Definition
An automatic radio-tuning relationship in which selecting a localizer (LOC) frequency on the navigation receiver simultaneously tunes the matched glide slope (GS) frequency in the UHF band. Each ILS localizer frequency in the 108.10–111.95 MHz range is paired by design with a specific glide slope frequency in the 329.15–335.00 MHz range, so the pilot only needs to set the LOC frequency to receive both signals.
Plain English
When you tune the localizer frequency for an ILS approach, the matching glide slope frequency is selected for you automatically. You only set one number, and the receiver picks up both the side-to-side and up-and-down guidance.
Context Anchor
Seen when tuning and identifying an ILS approach, especially in discussions of how airborne ILS receivers get glide slope guidance.
Derivation
‘Pairing’ here means two things linked together by design. The localizer and glide slope transmit on different bands (VHF and UHF), so without pairing the pilot would have to tune two separate radios. The pairing is a built-in shortcut.
Why Pilots Care
It reduces cockpit workload and the chance of tuning error during an instrument approach.
Intuition Check
Do not assume GS frequency pairing means the pilot normally dials in two separate frequencies.

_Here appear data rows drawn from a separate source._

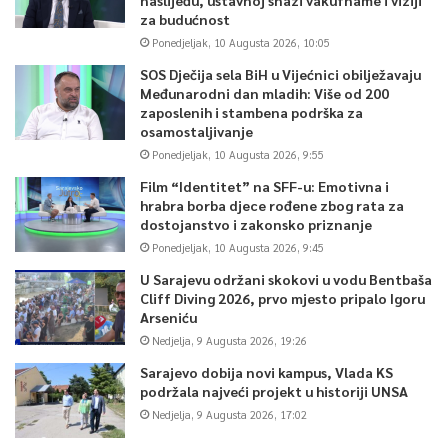
za budućnost
Ponedjeljak, 10 Augusta 2026, 10:05
SOS Dječija sela BiH u Vijećnici obilježavaju
Međunarodni dan mladih: Više od 200
zaposlenih i stambena podrška za
osamostaljivanje
Ponedjeljak, 10 Augusta 2026, 9:55
Film “Identitet” na SFF-u: Emotivna i
hrabra borba djece rođene zbog rata za
dostojanstvo i zakonsko priznanje
Ponedjeljak, 10 Augusta 2026, 9:45
U Sarajevu održani skokovi u vodu Bentbaša
Cliff Diving 2026, prvo mjesto pripalo Igoru
Arseniću
Nedjelja, 9 Augusta 2026, 19:26
Sarajevo dobija novi kampus, Vlada KS
podržala najveći projekt u historiji UNSA
Nedjelja, 9 Augusta 2026, 17:02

The usual action is to tune the published ILS/localizer frequency; the glide slope frequency is paired behind the scenes.
Example Sentence 1
After tuning 110.30 for the ILS approach, the matching glide slope came alive thanks to GS frequency pairing.
Example Sentence 2
Because of GS frequency pairing, only one frequency entry is needed to receive both the localizer and glide slope signals on an ILS approach.